* [Problem to work on] Each of the entries should be output exactly, with nothing left out.

* [Records drawn from a dataset]
·····
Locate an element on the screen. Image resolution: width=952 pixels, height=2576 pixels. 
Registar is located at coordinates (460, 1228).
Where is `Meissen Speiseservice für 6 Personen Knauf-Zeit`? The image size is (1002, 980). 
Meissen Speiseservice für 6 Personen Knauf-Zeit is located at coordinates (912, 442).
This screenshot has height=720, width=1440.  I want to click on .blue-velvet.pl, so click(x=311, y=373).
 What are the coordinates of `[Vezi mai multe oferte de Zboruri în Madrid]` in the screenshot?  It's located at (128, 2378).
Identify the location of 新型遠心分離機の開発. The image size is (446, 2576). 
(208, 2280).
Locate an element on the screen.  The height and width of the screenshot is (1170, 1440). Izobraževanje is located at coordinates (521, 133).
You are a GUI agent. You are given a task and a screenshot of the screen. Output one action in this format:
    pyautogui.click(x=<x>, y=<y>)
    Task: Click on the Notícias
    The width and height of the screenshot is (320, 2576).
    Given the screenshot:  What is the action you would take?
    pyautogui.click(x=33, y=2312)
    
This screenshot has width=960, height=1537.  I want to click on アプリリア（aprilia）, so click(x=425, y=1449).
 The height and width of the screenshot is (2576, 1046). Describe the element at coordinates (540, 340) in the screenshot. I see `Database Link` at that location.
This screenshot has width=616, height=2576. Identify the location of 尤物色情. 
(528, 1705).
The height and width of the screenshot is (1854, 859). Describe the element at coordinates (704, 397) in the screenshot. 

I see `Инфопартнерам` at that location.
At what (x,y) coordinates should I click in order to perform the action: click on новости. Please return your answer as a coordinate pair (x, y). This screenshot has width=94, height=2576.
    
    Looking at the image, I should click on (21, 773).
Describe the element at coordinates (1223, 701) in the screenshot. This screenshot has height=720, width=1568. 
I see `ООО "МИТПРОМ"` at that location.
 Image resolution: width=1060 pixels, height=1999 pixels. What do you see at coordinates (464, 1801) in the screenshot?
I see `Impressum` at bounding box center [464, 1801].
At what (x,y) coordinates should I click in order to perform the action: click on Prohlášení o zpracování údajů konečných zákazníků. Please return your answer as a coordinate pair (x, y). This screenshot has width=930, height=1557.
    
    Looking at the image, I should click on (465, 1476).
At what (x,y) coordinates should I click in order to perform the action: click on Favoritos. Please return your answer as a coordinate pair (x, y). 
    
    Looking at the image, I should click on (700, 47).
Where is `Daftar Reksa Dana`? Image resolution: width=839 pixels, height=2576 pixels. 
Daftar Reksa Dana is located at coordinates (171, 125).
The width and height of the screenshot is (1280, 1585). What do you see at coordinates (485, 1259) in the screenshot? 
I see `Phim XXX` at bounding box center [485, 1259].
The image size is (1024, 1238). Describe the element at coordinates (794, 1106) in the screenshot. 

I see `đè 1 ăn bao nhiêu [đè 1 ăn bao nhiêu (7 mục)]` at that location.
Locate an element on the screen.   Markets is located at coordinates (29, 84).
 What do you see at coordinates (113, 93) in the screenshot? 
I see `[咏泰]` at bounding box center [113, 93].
·····
* [Response to the task]
Locate an element on the screen. Image resolution: width=952 pixels, height=2576 pixels. 
Registar is located at coordinates (460, 1228).
Where is `Meissen Speiseservice für 6 Personen Knauf-Zeit`? The image size is (1002, 980). 
Meissen Speiseservice für 6 Personen Knauf-Zeit is located at coordinates (912, 442).
This screenshot has height=720, width=1440.  I want to click on .blue-velvet.pl, so click(x=311, y=373).
 What are the coordinates of `[Vezi mai multe oferte de Zboruri în Madrid]` in the screenshot?  It's located at (128, 2378).
Identify the location of 新型遠心分離機の開発. The image size is (446, 2576). 
(208, 2280).
Locate an element on the screen.  The height and width of the screenshot is (1170, 1440). Izobraževanje is located at coordinates (521, 133).
You are a GUI agent. You are given a task and a screenshot of the screen. Output one action in this format:
    pyautogui.click(x=<x>, y=<y>)
    Task: Click on the Notícias
    The width and height of the screenshot is (320, 2576).
    Given the screenshot:  What is the action you would take?
    pyautogui.click(x=33, y=2312)
    
This screenshot has width=960, height=1537.  I want to click on アプリリア（aprilia）, so click(x=425, y=1449).
 The height and width of the screenshot is (2576, 1046). Describe the element at coordinates (540, 340) in the screenshot. I see `Database Link` at that location.
This screenshot has width=616, height=2576. Identify the location of 尤物色情. 
(528, 1705).
The height and width of the screenshot is (1854, 859). Describe the element at coordinates (704, 397) in the screenshot. 

I see `Инфопартнерам` at that location.
At what (x,y) coordinates should I click in order to perform the action: click on новости. Please return your answer as a coordinate pair (x, y). This screenshot has width=94, height=2576.
    
    Looking at the image, I should click on (21, 773).
Describe the element at coordinates (1223, 701) in the screenshot. This screenshot has height=720, width=1568. 
I see `ООО "МИТПРОМ"` at that location.
 Image resolution: width=1060 pixels, height=1999 pixels. What do you see at coordinates (464, 1801) in the screenshot?
I see `Impressum` at bounding box center [464, 1801].
At what (x,y) coordinates should I click in order to perform the action: click on Prohlášení o zpracování údajů konečných zákazníků. Please return your answer as a coordinate pair (x, y). This screenshot has width=930, height=1557.
    
    Looking at the image, I should click on (465, 1476).
At what (x,y) coordinates should I click in order to perform the action: click on Favoritos. Please return your answer as a coordinate pair (x, y). 
    
    Looking at the image, I should click on (700, 47).
Where is `Daftar Reksa Dana`? Image resolution: width=839 pixels, height=2576 pixels. 
Daftar Reksa Dana is located at coordinates (171, 125).
The width and height of the screenshot is (1280, 1585). What do you see at coordinates (485, 1259) in the screenshot? 
I see `Phim XXX` at bounding box center [485, 1259].
The image size is (1024, 1238). Describe the element at coordinates (794, 1106) in the screenshot. 

I see `đè 1 ăn bao nhiêu [đè 1 ăn bao nhiêu (7 mục)]` at that location.
Locate an element on the screen.   Markets is located at coordinates (29, 84).
 What do you see at coordinates (113, 93) in the screenshot? 
I see `[咏泰]` at bounding box center [113, 93].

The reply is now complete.